# Dataset content
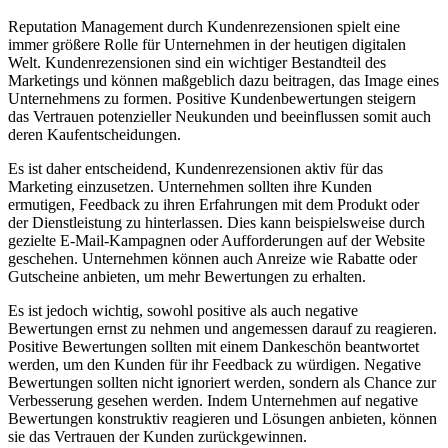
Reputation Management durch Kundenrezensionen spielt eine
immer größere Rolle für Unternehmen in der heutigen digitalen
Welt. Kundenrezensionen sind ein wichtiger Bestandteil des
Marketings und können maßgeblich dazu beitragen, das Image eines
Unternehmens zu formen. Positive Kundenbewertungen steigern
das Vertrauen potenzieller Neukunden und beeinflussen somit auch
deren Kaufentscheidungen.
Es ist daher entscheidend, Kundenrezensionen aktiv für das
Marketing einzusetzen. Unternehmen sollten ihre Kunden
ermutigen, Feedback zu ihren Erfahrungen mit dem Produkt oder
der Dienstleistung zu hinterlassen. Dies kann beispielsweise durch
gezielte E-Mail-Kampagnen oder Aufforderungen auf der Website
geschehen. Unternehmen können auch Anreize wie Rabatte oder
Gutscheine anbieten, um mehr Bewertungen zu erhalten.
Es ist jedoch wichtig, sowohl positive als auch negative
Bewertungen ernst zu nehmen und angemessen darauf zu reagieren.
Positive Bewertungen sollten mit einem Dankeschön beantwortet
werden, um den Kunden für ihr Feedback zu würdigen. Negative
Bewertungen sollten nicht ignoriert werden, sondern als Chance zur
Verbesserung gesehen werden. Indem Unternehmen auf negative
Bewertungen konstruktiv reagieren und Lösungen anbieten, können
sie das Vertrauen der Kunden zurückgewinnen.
---
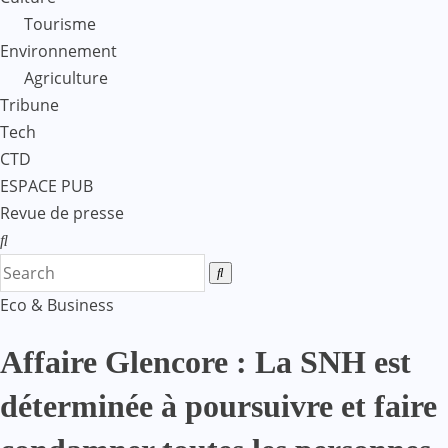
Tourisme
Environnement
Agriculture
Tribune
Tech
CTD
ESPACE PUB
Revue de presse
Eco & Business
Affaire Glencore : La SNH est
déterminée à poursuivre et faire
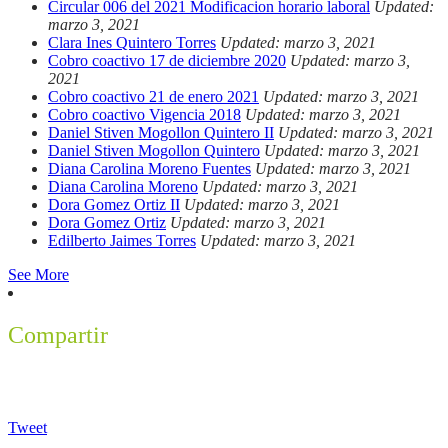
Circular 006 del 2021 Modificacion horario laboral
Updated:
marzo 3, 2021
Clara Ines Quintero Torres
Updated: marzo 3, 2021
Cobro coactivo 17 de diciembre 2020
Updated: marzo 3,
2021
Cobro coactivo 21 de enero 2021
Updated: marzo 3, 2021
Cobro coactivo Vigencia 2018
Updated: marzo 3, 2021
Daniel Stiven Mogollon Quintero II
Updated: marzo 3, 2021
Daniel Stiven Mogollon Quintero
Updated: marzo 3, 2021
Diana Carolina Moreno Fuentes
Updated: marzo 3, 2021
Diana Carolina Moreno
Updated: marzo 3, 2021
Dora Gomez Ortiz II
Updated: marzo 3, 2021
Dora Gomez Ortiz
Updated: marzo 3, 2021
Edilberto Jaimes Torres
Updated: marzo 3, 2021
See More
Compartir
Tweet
* * *
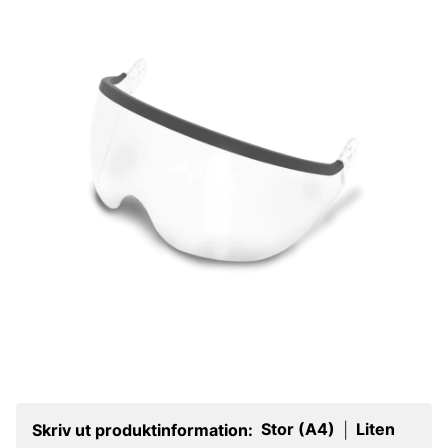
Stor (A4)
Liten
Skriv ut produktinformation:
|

# What needs to be done
Could you return exactly the lines above from the line with "das Vertrauen potenzieller" to the line with "Gutscheine anbieten, um", both included, and nothing else?

# Answer to the exercise
das Vertrauen potenzieller Neukunden und beeinflussen somit auch
deren Kaufentscheidungen.
Es ist daher entscheidend, Kundenrezensionen aktiv für das
Marketing einzusetzen. Unternehmen sollten ihre Kunden
ermutigen, Feedback zu ihren Erfahrungen mit dem Produkt oder
der Dienstleistung zu hinterlassen. Dies kann beispielsweise durch
gezielte E-Mail-Kampagnen oder Aufforderungen auf der Website
geschehen. Unternehmen können auch Anreize wie Rabatte oder
Gutscheine anbieten, um mehr Bewertungen zu erhalten.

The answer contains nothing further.